Retype the data exactly, from its first line to the line containing "reçu des produits", including both, and skip any picture.

(Records from a dataset)
================

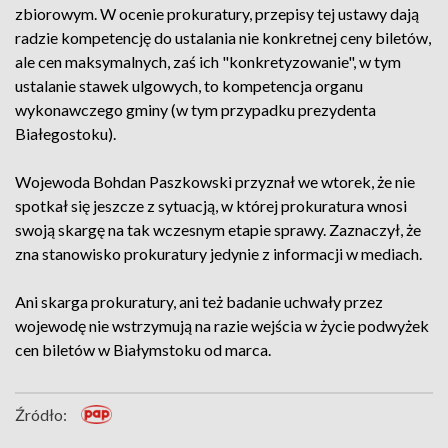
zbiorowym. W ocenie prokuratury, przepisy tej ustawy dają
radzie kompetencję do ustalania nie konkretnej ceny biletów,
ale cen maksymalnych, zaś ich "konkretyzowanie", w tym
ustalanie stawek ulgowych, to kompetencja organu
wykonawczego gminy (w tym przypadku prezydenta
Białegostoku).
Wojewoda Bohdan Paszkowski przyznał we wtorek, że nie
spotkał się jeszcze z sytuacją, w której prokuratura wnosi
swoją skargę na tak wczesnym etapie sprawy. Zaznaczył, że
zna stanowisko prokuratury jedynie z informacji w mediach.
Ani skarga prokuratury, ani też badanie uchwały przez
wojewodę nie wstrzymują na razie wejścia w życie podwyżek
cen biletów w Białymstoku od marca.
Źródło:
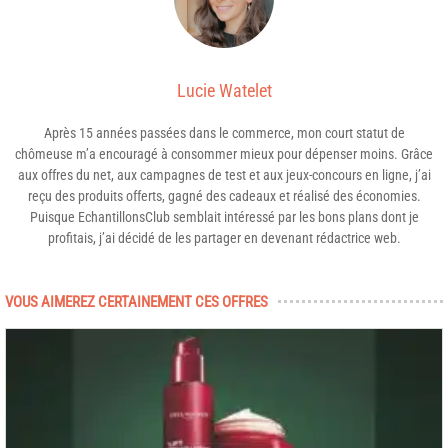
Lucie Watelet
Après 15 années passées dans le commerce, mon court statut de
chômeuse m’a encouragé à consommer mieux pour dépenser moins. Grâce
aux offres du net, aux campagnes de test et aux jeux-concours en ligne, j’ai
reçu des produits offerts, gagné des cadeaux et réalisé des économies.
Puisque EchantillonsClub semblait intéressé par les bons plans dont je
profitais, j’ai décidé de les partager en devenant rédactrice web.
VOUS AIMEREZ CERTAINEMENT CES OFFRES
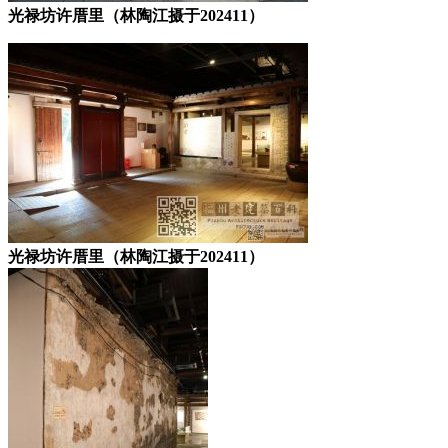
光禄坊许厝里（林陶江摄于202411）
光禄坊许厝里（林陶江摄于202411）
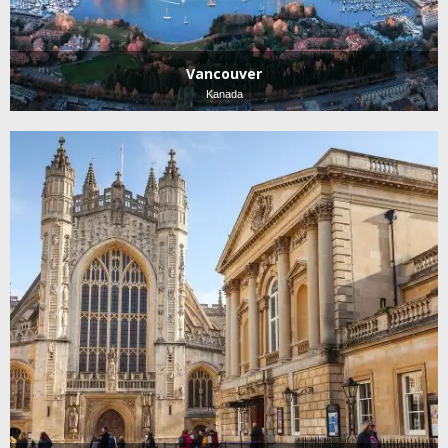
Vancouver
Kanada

================

* _Your response_:
zbiorowym. W ocenie prokuratury, przepisy tej ustawy dają
radzie kompetencję do ustalania nie konkretnej ceny biletów,
ale cen maksymalnych, zaś ich "konkretyzowanie", w tym
ustalanie stawek ulgowych, to kompetencja organu
wykonawczego gminy (w tym przypadku prezydenta
Białegostoku).
Wojewoda Bohdan Paszkowski przyznał we wtorek, że nie
spotkał się jeszcze z sytuacją, w której prokuratura wnosi
swoją skargę na tak wczesnym etapie sprawy. Zaznaczył, że
zna stanowisko prokuratury jedynie z informacji w mediach.
Ani skarga prokuratury, ani też badanie uchwały przez
wojewodę nie wstrzymują na razie wejścia w życie podwyżek
cen biletów w Białymstoku od marca.
Źródło:
Lucie Watelet
Après 15 années passées dans le commerce, mon court statut de
chômeuse m’a encouragé à consommer mieux pour dépenser moins. Grâce
aux offres du net, aux campagnes de test et aux jeux-concours en ligne, j’ai
reçu des produits offerts, gagné des cadeaux et réalisé des économies.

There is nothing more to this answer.